# WHAT THE TASK REQUIRES
Retype only what runs from the beginning of the data through the line with "Dodaj u želje"; please omit the pictures and keep every line exact.

Saved entries:

########################################

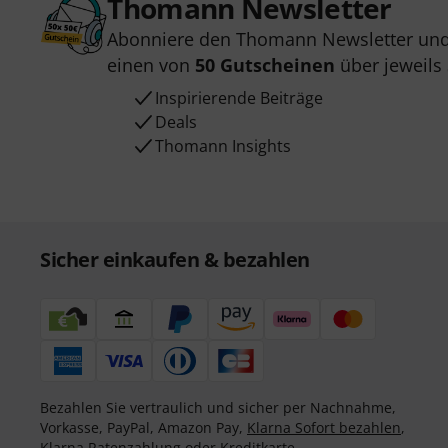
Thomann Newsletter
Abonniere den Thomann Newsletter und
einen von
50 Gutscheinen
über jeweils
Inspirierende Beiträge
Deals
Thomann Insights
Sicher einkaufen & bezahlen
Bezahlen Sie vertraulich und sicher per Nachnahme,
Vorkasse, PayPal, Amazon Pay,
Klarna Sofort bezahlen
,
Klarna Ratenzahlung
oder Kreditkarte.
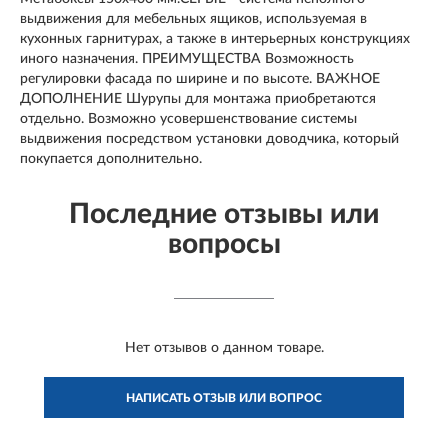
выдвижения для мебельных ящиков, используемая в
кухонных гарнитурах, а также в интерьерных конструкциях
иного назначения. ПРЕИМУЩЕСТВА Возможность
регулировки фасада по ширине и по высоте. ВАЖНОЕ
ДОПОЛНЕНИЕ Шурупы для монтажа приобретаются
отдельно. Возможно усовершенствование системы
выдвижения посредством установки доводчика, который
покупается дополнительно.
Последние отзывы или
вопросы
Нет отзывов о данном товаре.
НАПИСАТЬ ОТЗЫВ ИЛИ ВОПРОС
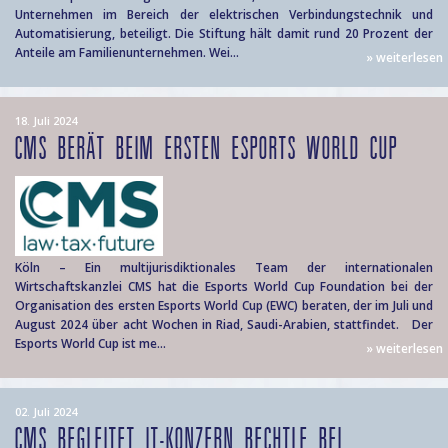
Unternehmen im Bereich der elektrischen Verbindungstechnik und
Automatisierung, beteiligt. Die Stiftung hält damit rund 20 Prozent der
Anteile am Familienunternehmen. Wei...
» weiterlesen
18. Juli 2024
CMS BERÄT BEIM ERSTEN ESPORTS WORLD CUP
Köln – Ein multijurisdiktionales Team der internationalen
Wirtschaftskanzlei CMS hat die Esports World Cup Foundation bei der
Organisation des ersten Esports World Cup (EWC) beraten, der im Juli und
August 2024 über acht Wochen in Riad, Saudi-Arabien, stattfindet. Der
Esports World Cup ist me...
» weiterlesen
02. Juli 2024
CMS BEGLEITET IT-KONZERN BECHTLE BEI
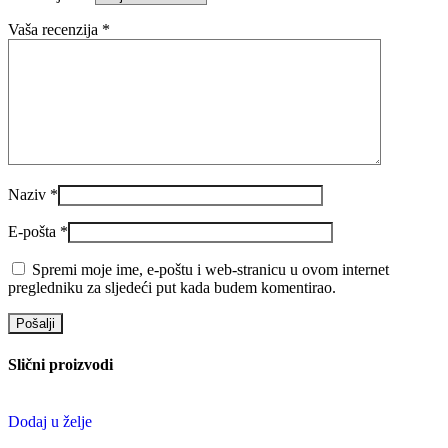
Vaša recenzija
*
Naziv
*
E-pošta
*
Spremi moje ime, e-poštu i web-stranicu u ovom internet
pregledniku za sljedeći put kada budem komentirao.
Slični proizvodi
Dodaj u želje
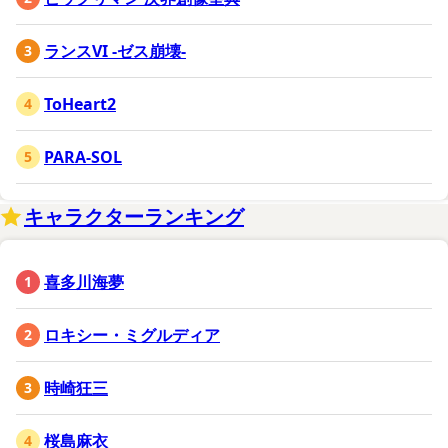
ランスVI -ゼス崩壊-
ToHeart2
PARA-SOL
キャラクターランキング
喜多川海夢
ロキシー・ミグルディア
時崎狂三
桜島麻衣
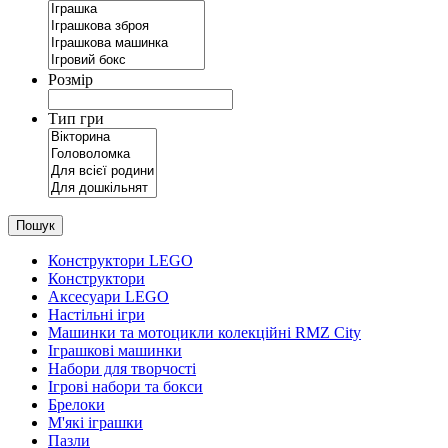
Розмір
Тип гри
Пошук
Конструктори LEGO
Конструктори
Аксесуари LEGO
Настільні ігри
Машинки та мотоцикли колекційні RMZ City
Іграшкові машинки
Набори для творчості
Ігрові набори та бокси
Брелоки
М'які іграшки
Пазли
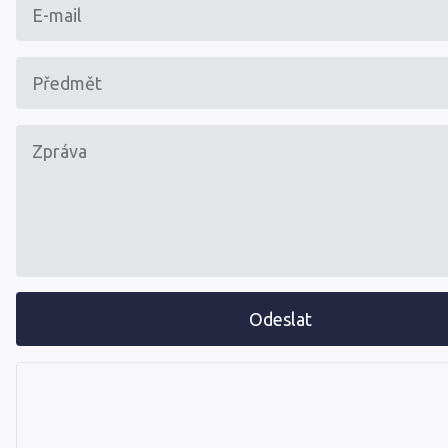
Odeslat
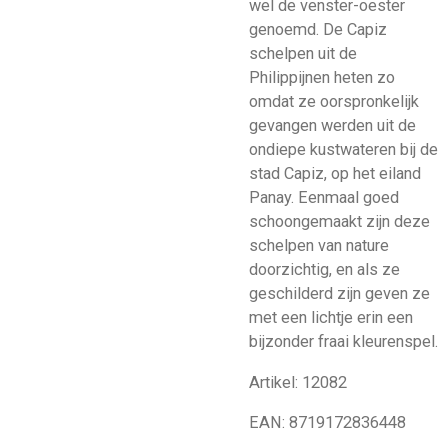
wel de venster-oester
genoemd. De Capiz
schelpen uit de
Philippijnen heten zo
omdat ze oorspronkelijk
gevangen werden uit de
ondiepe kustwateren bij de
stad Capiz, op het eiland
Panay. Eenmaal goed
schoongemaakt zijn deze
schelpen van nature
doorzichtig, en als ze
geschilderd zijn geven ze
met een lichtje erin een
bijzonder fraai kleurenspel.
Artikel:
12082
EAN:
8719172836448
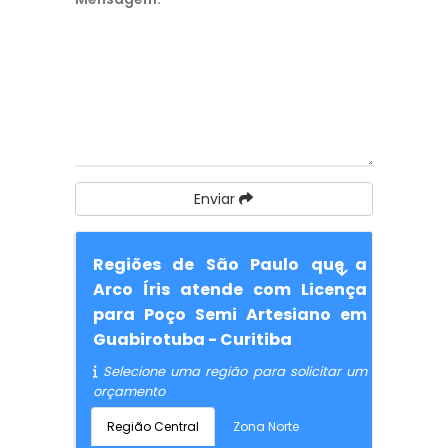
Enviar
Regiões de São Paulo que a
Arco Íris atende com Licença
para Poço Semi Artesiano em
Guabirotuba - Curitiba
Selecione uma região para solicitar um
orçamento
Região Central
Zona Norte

########################################

# RESULT OF THIS TASK
Thomann Newsletter
Abonniere den Thomann Newsletter und
einen von
50 Gutscheinen
über jeweils
Inspirierende Beiträge
Deals
Thomann Insights
Sicher einkaufen & bezahlen
Bezahlen Sie vertraulich und sicher per Nachnahme,
Vorkasse, PayPal, Amazon Pay,
Klarna Sofort bezahlen
,
Klarna Ratenzahlung
oder Kreditkarte.
выдвижения для мебельных ящиков, используемая в
кухонных гарнитурах, а также в интерьерных конструкциях
иного назначения. ПРЕИМУЩЕСТВА Возможность
регулировки фасада по ширине и по высоте. ВАЖНОЕ
ДОПОЛНЕНИЕ Шурупы для монтажа приобретаются
отдельно. Возможно усовершенствование системы
выдвижения посредством установки доводчика, который
покупается дополнительно.
Последние отзывы или
вопросы
Нет отзывов о данном товаре.
НАПИСАТЬ ОТЗЫВ ИЛИ ВОПРОС
Unternehmen im Bereich der elektrischen Verbindungstechnik und
Automatisierung, beteiligt. Die Stiftung hält damit rund 20 Prozent der
Anteile am Familienunternehmen. Wei...
» weiterlesen
18. Juli 2024
CMS BERÄT BEIM ERSTEN ESPORTS WORLD CUP
Köln – Ein multijurisdiktionales Team der internationalen
Wirtschaftskanzlei CMS hat die Esports World Cup Foundation bei der
Organisation des ersten Esports World Cup (EWC) beraten, der im Juli und
August 2024 über acht Wochen in Riad, Saudi-Arabien, stattfindet. Der
Esports World Cup ist me...
» weiterlesen
02. Juli 2024
CMS BEGLEITET IT-KONZERN BECHTLE BEI
Vaša recenzija
*
Naziv
*
E-pošta
*
Spremi moje ime, e-poštu i web-stranicu u ovom internet
pregledniku za sljedeći put kada budem komentirao.
Slični proizvodi
Dodaj u želje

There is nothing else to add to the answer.